## YOUR INSTRUCTIONS
Below are the entries; return exactly the line with "constrânşi să folosească" and every later line, without anything else.
※
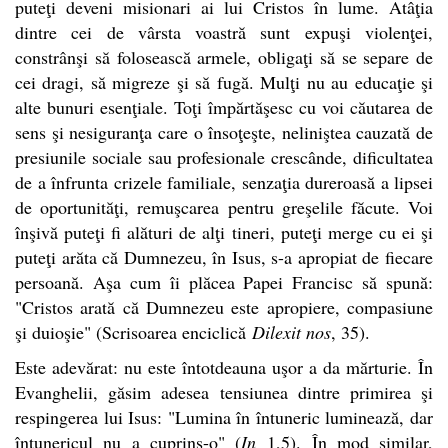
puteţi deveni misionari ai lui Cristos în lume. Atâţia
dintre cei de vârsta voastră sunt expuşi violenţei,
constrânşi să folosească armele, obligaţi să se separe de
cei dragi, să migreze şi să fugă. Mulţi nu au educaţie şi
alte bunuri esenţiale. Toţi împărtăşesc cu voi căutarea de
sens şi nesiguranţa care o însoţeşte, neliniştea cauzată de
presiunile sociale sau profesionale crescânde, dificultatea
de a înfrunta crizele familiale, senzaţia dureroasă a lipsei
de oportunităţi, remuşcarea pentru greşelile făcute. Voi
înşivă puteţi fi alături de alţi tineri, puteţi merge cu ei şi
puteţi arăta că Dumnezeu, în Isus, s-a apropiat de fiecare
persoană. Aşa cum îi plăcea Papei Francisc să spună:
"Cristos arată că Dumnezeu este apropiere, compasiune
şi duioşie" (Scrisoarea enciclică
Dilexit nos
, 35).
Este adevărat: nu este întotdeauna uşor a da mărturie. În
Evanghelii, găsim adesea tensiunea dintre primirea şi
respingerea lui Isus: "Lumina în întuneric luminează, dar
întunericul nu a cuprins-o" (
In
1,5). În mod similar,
※
## WRITTEN SOLUTION
constrânşi să folosească armele, obligaţi să se separe de
cei dragi, să migreze şi să fugă. Mulţi nu au educaţie şi
alte bunuri esenţiale. Toţi împărtăşesc cu voi căutarea de
sens şi nesiguranţa care o însoţeşte, neliniştea cauzată de
presiunile sociale sau profesionale crescânde, dificultatea
de a înfrunta crizele familiale, senzaţia dureroasă a lipsei
de oportunităţi, remuşcarea pentru greşelile făcute. Voi
înşivă puteţi fi alături de alţi tineri, puteţi merge cu ei şi
puteţi arăta că Dumnezeu, în Isus, s-a apropiat de fiecare
persoană. Aşa cum îi plăcea Papei Francisc să spună:
"Cristos arată că Dumnezeu este apropiere, compasiune
şi duioşie" (Scrisoarea enciclică
Dilexit nos
, 35).
Este adevărat: nu este întotdeauna uşor a da mărturie. În
Evanghelii, găsim adesea tensiunea dintre primirea şi
respingerea lui Isus: "Lumina în întuneric luminează, dar
întunericul nu a cuprins-o" (
In
1,5). În mod similar,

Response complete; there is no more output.